Records -
Start of Block
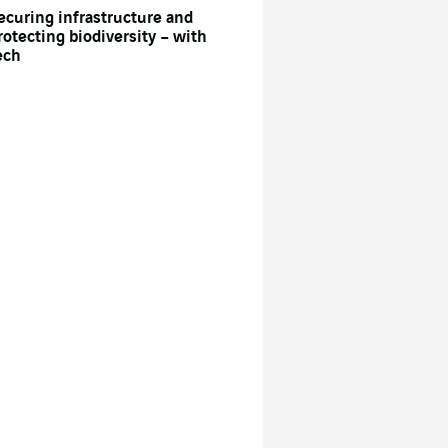
ecuring infrastructure and
rotecting biodiversity – with
ech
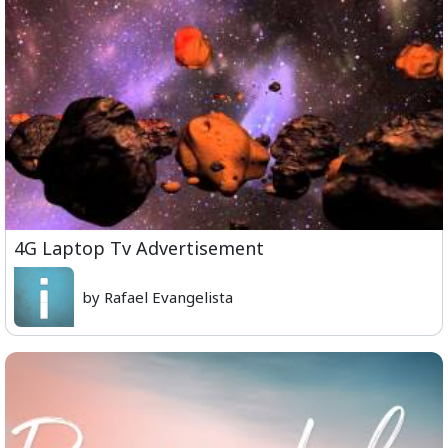
4G Laptop Tv Advertisement
by Rafael Evangelista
End of Block
The span to retype runs from the line containing "rotecting biodiversity – with" through the last line of the listing above, both ends included; copy it exactly, without pictures.

rotecting biodiversity – with
ech
4G Laptop Tv Advertisement
by Rafael Evangelista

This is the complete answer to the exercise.